Parsers¶

Eigensoft Parsers¶

class cgr_gwas_qc.parsers.eigensoft.Eigenvec(filename: pathlib.Path)[source]¶

Eigensoft eigenvec file parser.

filename¶

Path to the eigenvec file from smartpca.

Type:: Path

components¶

A (n x 11) table of principal components

name	dtype	description
ID (index)	object	Sample or Subject ID
PC1	object	The first principal componenet (PC1).
PC2	object	The second principal componenet.
…	…	The third to ninth principal components.
PC10	object	The tenth principal componenet.

Type:: pd.DataFrame

values¶

A vector of eigenvalues for PC1 to PC10.

Type:: np.ndarray

References

GRAF Parsers¶

Genetic Relationship and Fingerprinting¶

GRAF is a package that allows estmation or relatedness and ancestry.

Relatedness¶

name	dtype	description
ID1	string
ID2	string
HG_match	int	number of SNPs with matched genotypes when only homozygous SNPs are counted
HG_miss	int	number of SNPs with mismatched genotypes when only homozygous SNPs are counted
HGMR	float	Homozygous Genotype Mismatch Rate (%)
AG_match	int	number of SNPs with matched genotypes when all SNPs are counted
AG_miss	int	number of SNPs with mismatched genotypes when all SNPs are counted
AGMR	float	All Genotype Mismatch Rate (%)
relationship	string	relationship determined by sample genotypes.
p_value	float	probability that the genetic relationship is NOT the predicted type

Relationship Values¶

Categories are assigned by GRAF.

name	description
ID	duplicate or MZ twin
PO	parent-offspring
FS	full sibling
D2	2nd degree relative
D3	3rd degree relative
UN	unrelated

References

https://github.com/ncbi/graf
Jin Y, Schäffer AA, Sherry ST, and Feolo M (2017). Quickly identifying identical and closely related subjects in large databases using genotype data. PLoS One. 12(6):e0179106.
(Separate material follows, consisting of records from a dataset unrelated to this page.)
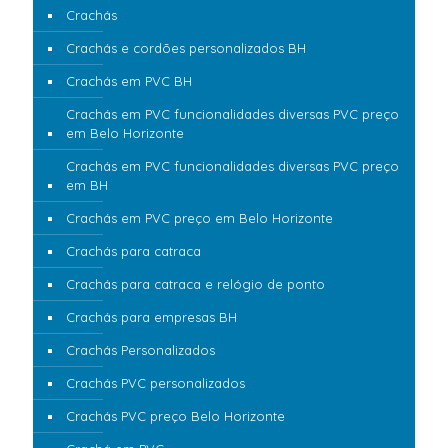
Crachás
Crachás e cordões personalizados BH
Crachás em PVC BH
Crachás em PVC funcionalidades diversas PVC preço
em Belo Horizonte
Crachás em PVC funcionalidades diversas PVC preço
em BH
Crachás em PVC preço em Belo Horizonte
Crachás para catraca
Crachás para catraca e relógio de ponto
Crachás para empresas BH
Crachás Personalizados
Crachás PVC personalizados
Crachás PVC preço Belo Horizonte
cgr_gwas_qc.parsers.graf.read_relatedness(filename: Union[str, os.PathLike[str], pathlib.Path]) → pandas.core.frame.DataFrame[source]¶

Reads the table generated by graf --out

Returns:

pd.DataFrame

ID1
ID2
HG_match
HG_miss
HGMR
AG_match
AG_miss
AGMR
relationship {ID, PO, FS, D2, D3, UN}
p_value

References

https://github.com/ncbi/graf#output-files

KING Parsers¶

KING Relationship Inferences¶

KING is a toolset to robustly identify different types of relatedness. Unlike other methods, you should only remove markers that fail QC (i.e., don’t mess with MAF or LD filters).

Kinship Table¶

name	dtype	description
ID1	string	Individual ID for the first individual of the pair
ID2	string	Individual ID for the second individual of the pair
N_SNP	UInt32	The number of SNPs that do not have missing genotypes in either of the individual
HetHet	float	Proportion of SNPs with double heterozygotes (e.g.	AG and AG)
IBS0	float	Proportion of SNPs with zero IBS (identical-by-state) (e.g.	AA and GG)
HetConc	float	Heterozygous concordance
HomIBS0	float	Homozygous IBS0
Kinship	float	Estimated kinship coefficient from the SNP data
IBD1Seg	float	Total length of IBD1 segments divided by total length of all segments
IBD2Seg	float	Total length of IBD2 segments divided by total length of all segments
PropIBD	float	Proportion of genome with shared IBD (e.g.	IBD2Seg + IBD1Seg/2)
relationship	string	The assigned relationship based on Kinship

King Relationships¶

Categories were assigned based on Kinship ranges provided in the KING manual.

name	description
ID	duplicate or MZ twin
D1	1st degree relative
D2	2nd degree relative
D3	3rd degree relative
UN	unrelated

References

http://people.virginia.edu/~wc9c/KING/manual.html
Manichaikul A, Mychaleckyj JC, Rich SS, Daly K, Sale M, Chen WM (2010) Robust relationship inference in genome-wide association studies. Bioinformatics 26(22):2867-2873

cgr_gwas_qc.parsers.king.read_related(filename: Union[str, os.PathLike[str], pathlib.Path], **kwargs) → pandas.core.frame.DataFrame[source]¶

Reads the table generated by king --related.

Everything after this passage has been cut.